Similarly, we would first start with setting up the environment and installation of the packages required for data transformation using R. To ensure that we had cleared the environment to perform data manipulation, we would remove prior R object using the code below
Next, we would run the following code chunk to validate if the required packages are installed. In the event that the packages are not installed, the code will install the missing packages. Afterwhich, the code would read the required package library onto the current environment.
packages = c('tidyverse','tidyquant','tsibble','timetk','feasts','ggplot2','stats','lubridate'
,'data.table','rmarkdown','knitr','nycflights13')
for (p in packages) {
if(!require(p,character.only = T)){
install.packages(p)
}
library(p,character.only = T)
}
In this article, we will be using the same weather dataset from the nycflights13 package would be used and re-ingested to ensure that the comparison of the tidyvert and timetk collection is consistent.

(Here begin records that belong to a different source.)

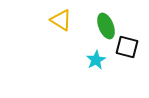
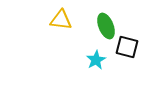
yellow triangle: rotated 25 degrees counterclockwise
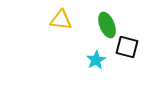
green ellipse: moved 1 px right, 1 px up
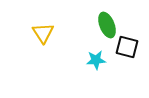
yellow triangle: moved 18 px left, 13 px down; rotated 50 degrees clockwise
cyan star: rotated 24 degrees clockwise
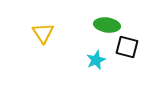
green ellipse: rotated 60 degrees counterclockwise
cyan star: rotated 18 degrees counterclockwise
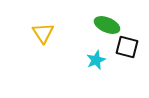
green ellipse: rotated 15 degrees clockwise
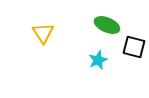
black square: moved 7 px right
cyan star: moved 2 px right
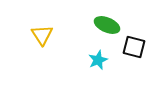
yellow triangle: moved 1 px left, 2 px down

The dataset is inclusive of 5 set of data points, namely airlines, airports, flights, planes and weather. Over here in this article, we will be using the weather dataset, where it contain weather related variable like temperature, humid and precipitation.
weather = read_csv("data/weather.csv")
paged_table(weather)
The timetk collection is a tidyverse toolkit to visualize, wrangle and transform time series data with much more interactive graphical visual. As mention in the post earlier here, we are able to understand and review the different function and tool that is within the timetk collection mianly for data visulization.
In this article I will looking into how data manipulation, time series decomposition and feature extraction could be done using timetk collection and how it is different from the tidyvert collection.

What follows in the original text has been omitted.